*** Opening THE RECORDS ***

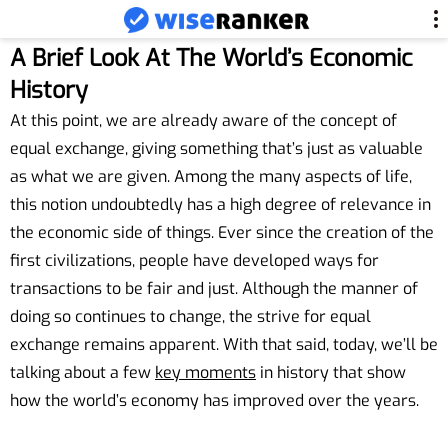
A Brief Look At The World’s Economic
History
At this point, we are already aware of the concept of
equal exchange, giving something that’s just as valuable
as what we are given. Among the many aspects of life,
this notion undoubtedly has a high degree of relevance in
the economic side of things. Ever since the creation of the
first civilizations, people have developed ways for
transactions to be fair and just. Although the manner of
doing so continues to change, the strive for equal
exchange remains apparent. With that said, today, we’ll be
talking about a few
key moments
in history that show
how the world’s economy has improved over the years.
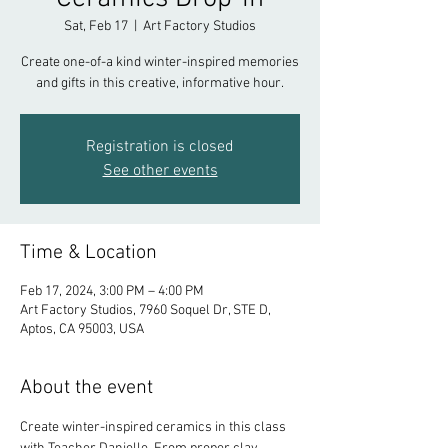
Sat, Feb 17
  |  
Art Factory Studios
Create one-of-a kind winter-inspired memories
and gifts in this creative, informative hour.
Registration is closed
See other events
Time & Location
Feb 17, 2024, 3:00 PM – 4:00 PM
Art Factory Studios, 7960 Soquel Dr, STE D,
Aptos, CA 95003, USA
About the event
Create winter-inspired ceramics in this class 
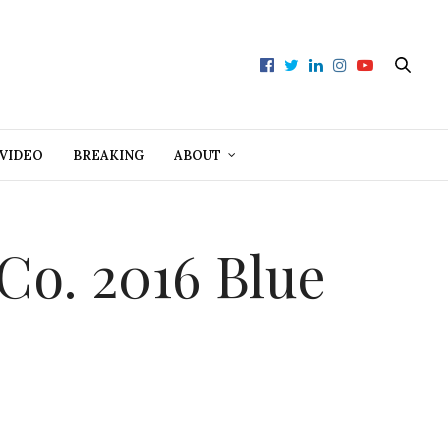
VIDEO
BREAKING
ABOUT
 Co. 2016 Blue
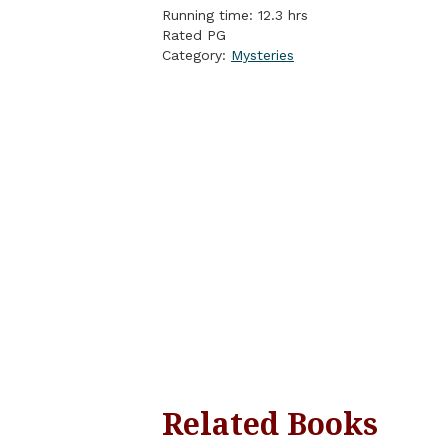
Running time: 12.3 hrs
Rated PG
Category:
Mysteries
Related Books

*** Closing THE RECORDS ***

**WHAT YOU SHOULD DO**
The lines to copy are those above that contain "this".

**ANSWER AREA**
At this point, we are already aware of the concept of
this notion undoubtedly has a high degree of relevance in
and gifts in this creative, informative hour.
Create winter-inspired ceramics in this class 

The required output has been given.